I love to read, and I love my parents to read books to me. Here are some reviews of my favorite books right now.
From the cheery optimism of its opening line, ‘Trucks, trucks, trucks, I like trucks!’ to its insightful character arc and shocking plot twist at the end, ‘Trucks, trucks, trucks, I love trucks,’ (italics added), I can only describe this book as wheely, wheely good. Not only can I not put it down (because it is stuck to my hands with apricot jam) but I have also literally devoured it. My copy has been repaired with tape, but it shows its history of repeated readings and chewing. No other book has as compelling a collection of trailer trucks, tow trucks and trucks that sweep the street. There is also a haunting appearance of a clown riding a white horse, which will require a graduate degree in English to interpret. Since that is a few years off for me, I will content myself with the book’s charm, its relentless focus on trucks, and its deep understanding of trucks in all possible contexts.
If you seek an introduction to trucks and are anticipating forming a deep love for trucks and related vehicles, this is your book. You will never think of skid steers in the same way again.
Originally conceived as propaganda by a desperate parent needing a story simplistic enough to lull her child into a stupor, and I believe used avidly now by Putin as a brainwashing tool, I admit that I enjoyed Goodnight Moon’s linear approach at first: (‘Good night kittens, good night socks’ and all that). But it quickly loses its way like a truck without GPS. Telling ‘nobody’ good night is nonsense, and the story is completely lacking in trucks. You can have your parents read it all the way through to you a thousand times, and there will be no trucks in it, which is a ripoff.
This tale of a hen defying all odds to make a loaf of bread lacks emotional punch because there is no truck character, and therefore, utterly fails. I still like reading it, though, because I think of all bread as pizza, and I like pizza.
This is an interesting story about a mother who abandons her child at bedtime, assigning first a pig, then a chicken and, I think, a beached whale to put her child to bed in her absence. It doesn’t go well. The mother finally returns, smelling of a barn (well, she is a sheep) and cheap beer. Her child forgives her in this touching testament to parental irresponsibility and her child’s wisdom to let it go and just move on. Where is the father in this story? He’s probably in worse shape than the mother.
There’s a movie version in the works with Julia Roberts as the mother and Emma Watson as the sheep daughter. There will be a lot of good acting involved, because Emma Watson will have to play younger than she is, and she will be a sheep. If they can get Alec Baldwin as the absent father I think that would be good, or Adam Sandler, but then this would become just another Adam Sandler movie, and I would never see it.

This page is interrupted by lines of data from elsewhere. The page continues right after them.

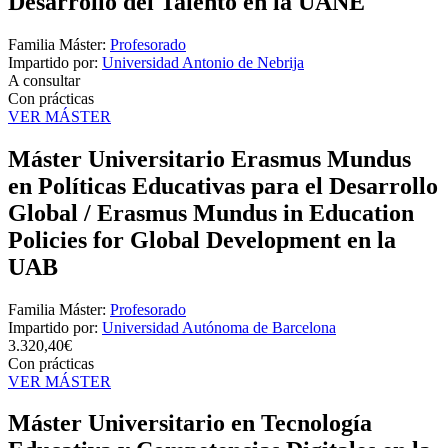
Desarrollo del Talento en la UANE
Familia Máster:
Profesorado
Impartido por:
Universidad Antonio de Nebrija
A consultar
Con prácticas
VER MÁSTER
Máster Universitario Erasmus Mundus
en Políticas Educativas para el Desarrollo
Global / Erasmus Mundus in Education
Policies for Global Development en la
UAB
Familia Máster:
Profesorado
Impartido por:
Universidad Autónoma de Barcelona
3.320,40€
Con prácticas
VER MÁSTER
Máster Universitario en Tecnología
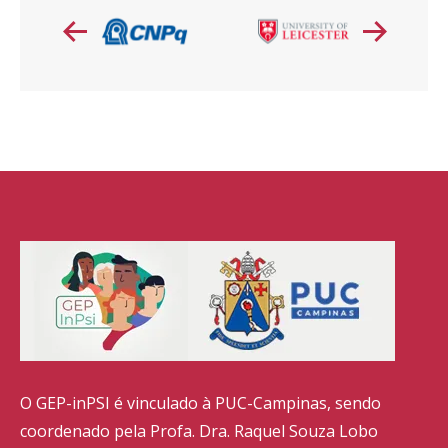
O GEP-inPSI é vinculado à PUC-Campinas, sendo
coordenado pela Profa. Dra. Raquel Souza Lobo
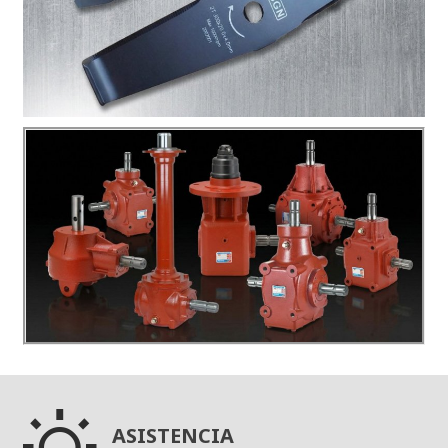

ASISTENCIA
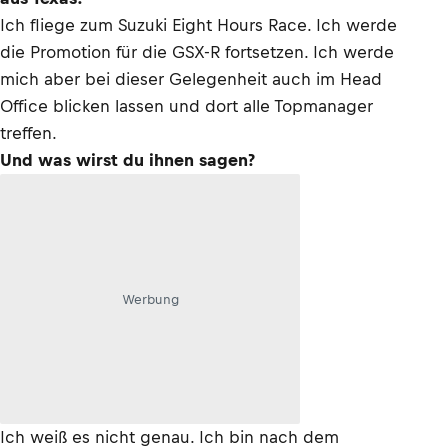
Ich fliege zum Suzuki Eight Hours Race. Ich werde
die Promotion für die GSX-R fortsetzen. Ich werde
mich aber bei dieser Gelegenheit auch im Head
Office blicken lassen und dort alle Topmanager
treffen.
Und was wirst du ihnen sagen?
Werbung
Ich weiß es nicht genau. Ich bin nach dem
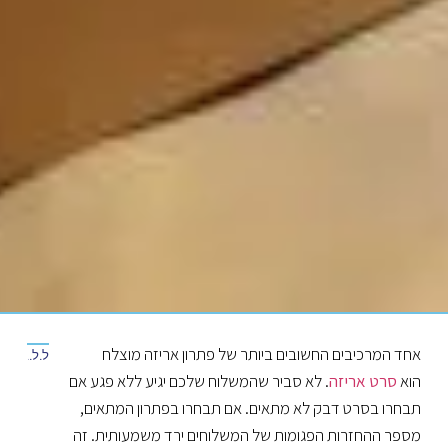
אחד המרכיבים החשובים ביותר של פתרון אריזה מוצלח
למאמר הקודם
למאמר הבא
הוא
סרט אריזה
. לא סביר שהמשלוח שלכם יגיע ללא פגע אם
תבחרו בסרט דבק לא מתאים. אם תבחרו בפתרון המתאים,
מספר ההחזרות הפגומות של המשלוחים ירד משמעותית. זה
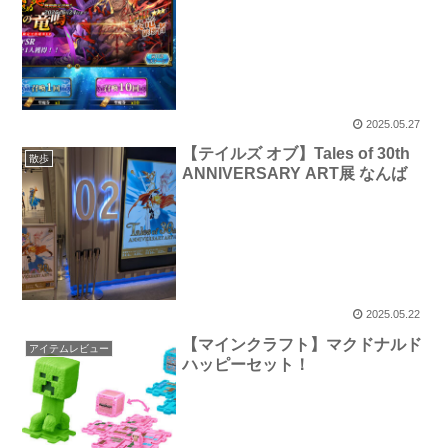
2025.05.27
【テイルズ オブ】Tales of 30th
散歩
ANNIVERSARY ART展 なんば
2025.05.22
【マインクラフト】マクドナルド
アイテムレビュー
ハッピーセット！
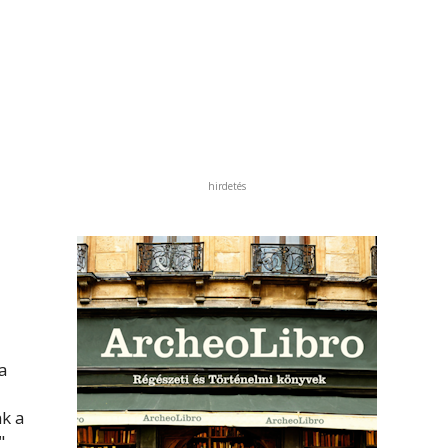
hirdetés
a
nk a
"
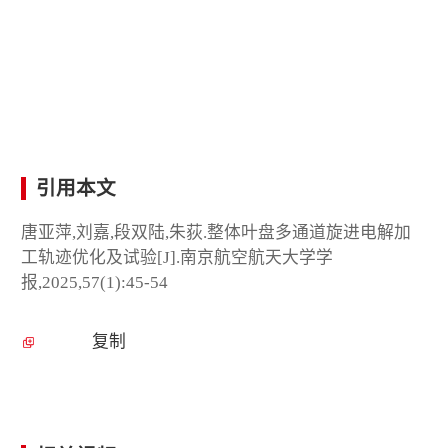
引用本文
唐亚萍,刘嘉,段双陆,朱荻.整体叶盘多通道旋进电解加
工轨迹优化及试验[J].南京航空航天大学学
报,2025,57(1):45-54
复制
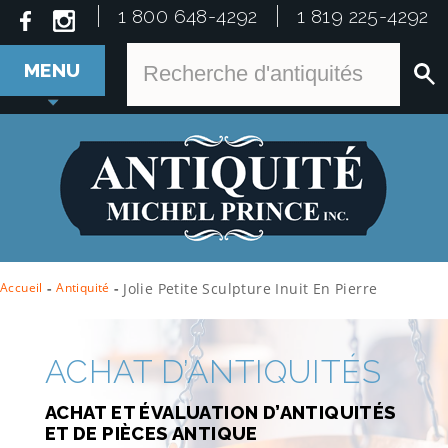
1 800 648-4292
1 819 225-4292
MENU
Accueil
-
Antiquité
-
Jolie Petite Sculpture Inuit En Pierre
ACHAT D’ANTIQUITÉS
ACHAT ET ÉVALUATION D’ANTIQUITÉS
ET DE PIÈCES ANTIQUE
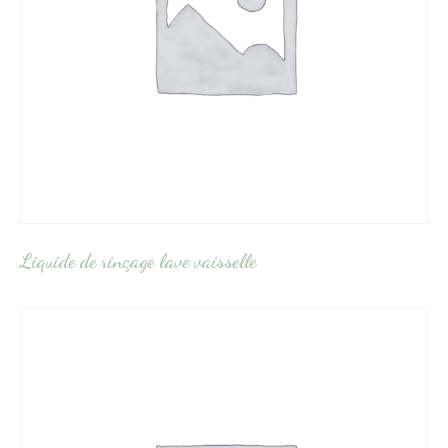
Liquide de rinçage lave vaisselle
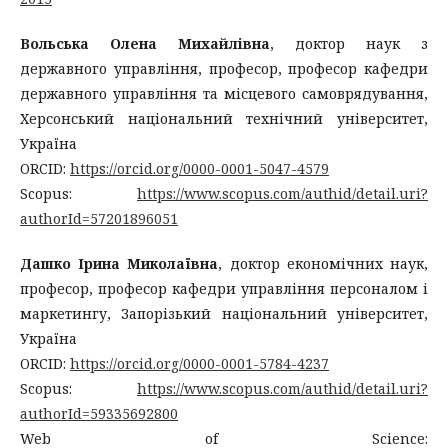
Вольська Олена Михайлівна
, доктор наук з
державного управління, професор, професор кафедри
державного управління та місцевого самоврядування,
Херсонський національний технічний університет,
Україна
ORCID:
https://orcid.org/0000-0001-5047-4579
Scopus:
https://www.scopus.com/authid/detail.uri?
authorId=57201896051
Дашко Ірина Миколаївна
, доктор економічних наук,
професор, професор кафедри управління персоналом і
маркетингу, Запорізький національний університет,
Україна
ORCID:
https://orcid.org/0000-0001-5784-4237
Scopus:
https://www.scopus.com/authid/detail.uri?
authorId=59335692800
Web of Science:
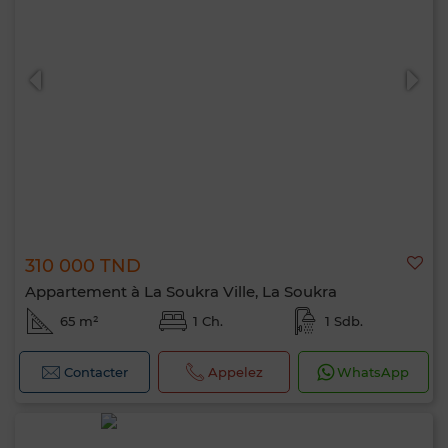
310 000 TND
Appartement à La Soukra Ville, La Soukra
65 m²
1 Ch.
1 Sdb.
Contacter
Appelez
WhatsApp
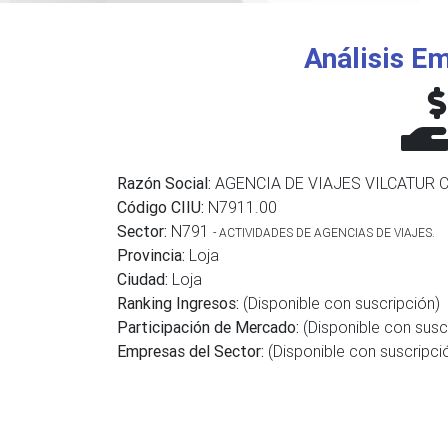
Análisis Em
Razón Social:
AGENCIA DE VIAJES VILCATUR CI
Código CIIU:
N7911.00
Sector:
N791
- ACTIVIDADES DE AGENCIAS DE VIAJES.
Provincia:
Loja
Ciudad:
Loja
Ranking Ingresos:
(Disponible con suscripción)
Participación de Mercado:
(Disponible con susc
Empresas del Sector:
(Disponible con suscripci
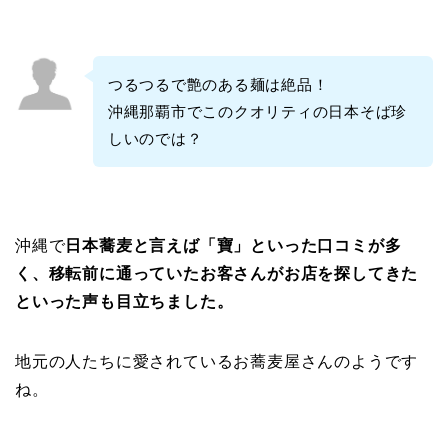
つるつるで艶のある麺は絶品！
沖縄那覇市でこのクオリティの日本そば珍
しいのでは？
沖縄で
日本蕎麦と言えば「寶」といった口コミが多
く、移転前に通っていたお客さんがお店を探してきた
といった声も目立ちました。
地元の人たちに愛されているお蕎麦屋さんのようです
ね。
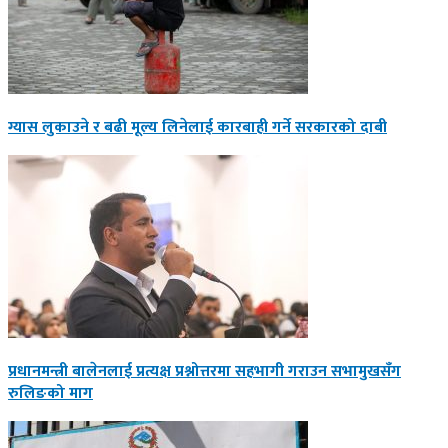
ग्यास लुकाउने र बढी मूल्य लिनेलाई कारबाही गर्ने सरकारको दाबी
प्रधानमन्त्री बालेनलाई प्रत्यक्ष प्रश्नोत्तरमा सहभागी गराउन सभामुखसँग
रुलिङको माग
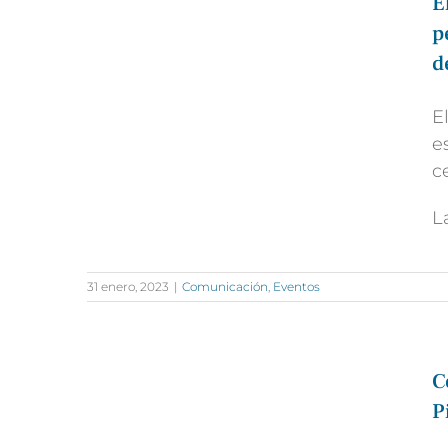
E
p
d
E
e
c
L
31 enero, 2023
|
Comunicación
,
Eventos
C
P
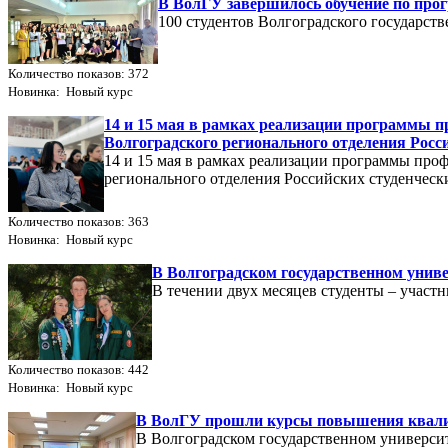
В ВолГУ завершилось обучение по про
100 студентов Волгоградского государст
Количество показов: 372
Новинка: Новый курс
14 и 15 мая в рамках реализации программы п
Волгоградского регионального отделения Рос
14 и 15 мая в рамках реализации программы про
регионального отделения Российских студенчес
Количество показов: 363
Новинка: Новый курс
В Волгоградском государственном унив
В течении двух месяцев студенты – участ
Количество показов: 442
Новинка: Новый курс
В ВолГУ прошли курсы повышения квалиф
В Волгоградском государственном универси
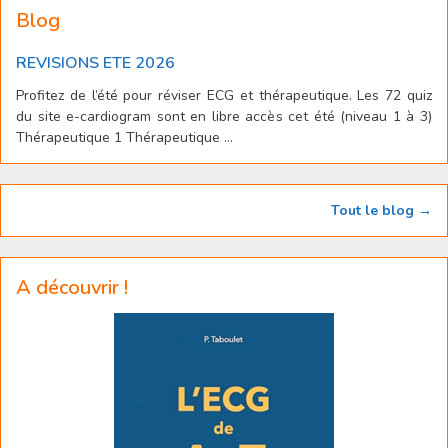
Blog
REVISIONS ETE 2026
Profitez de l’été pour réviser ECG et thérapeutique. Les 72 quiz
du site e-cardiogram sont en libre accès cet été (niveau 1 à 3)
Thérapeutique 1 Thérapeutique ...
Tout le blog →
A découvrir !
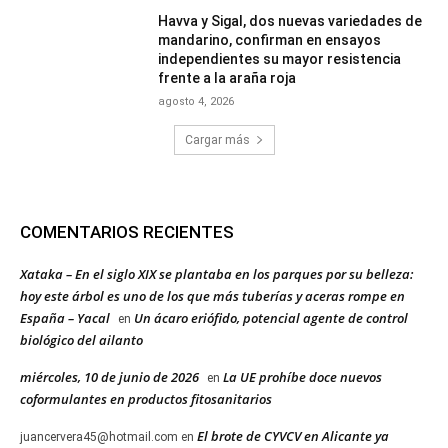
Havva y Sigal, dos nuevas variedades de
mandarino, confirman en ensayos
independientes su mayor resistencia
frente a la araña roja
agosto 4, 2026
Cargar más
COMENTARIOS RECIENTES
Xataka – En el siglo XIX se plantaba en los parques por su belleza:
hoy este árbol es uno de los que más tuberías y aceras rompe en
España – Yacal
Un ácaro eriófido, potencial agente de control
en
biológico del ailanto
miércoles, 10 de junio de 2026
La UE prohíbe doce nuevos
en
coformulantes en productos fitosanitarios
El brote de CYVCV en Alicante ya
juancervera45@hotmail.com
en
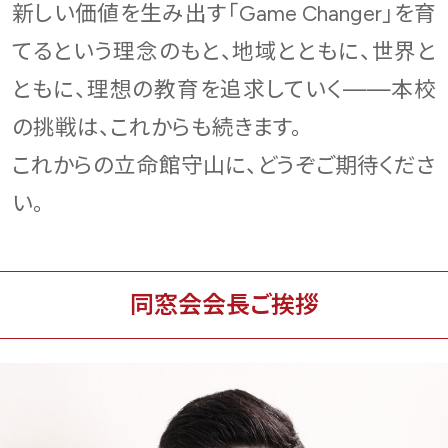
新しい価値を生み出す「Game Changer」を育
てるという理念のもと、地域とともに、世界と
ともに、理想の教育を追求していく——本校
の挑戦は、これからも続きます。
これからの立命館守山に、どうぞご期待くださ
い。
同窓会会長ご挨拶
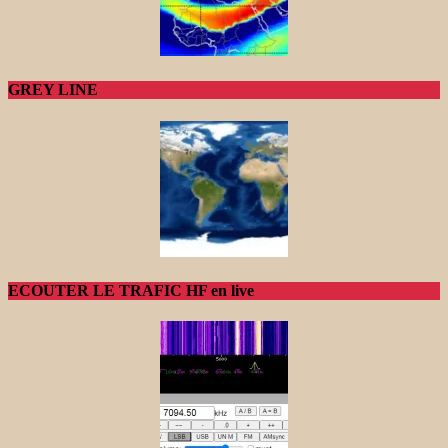
GREY LINE
ECOUTER LE TRAFIC HF en live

This is an interactive book that lets you slide a door and reveal a truck, learn about the colors of trucks, and about who drives trucks. It is absolutely fascinating. Do not read it just before bedtime, however, as your mind will be spinning with the different possibilities of trucks, their colors, and their drivers, and your daddy will have to come in, change your diaper because he doesn’t know what else to do, tell you to be quiet, and bump into the door on his way out because it is 3:15 in the morning.
Good luck with your own reading! If you can’t find a book about trucks, let me know. I have lots of them.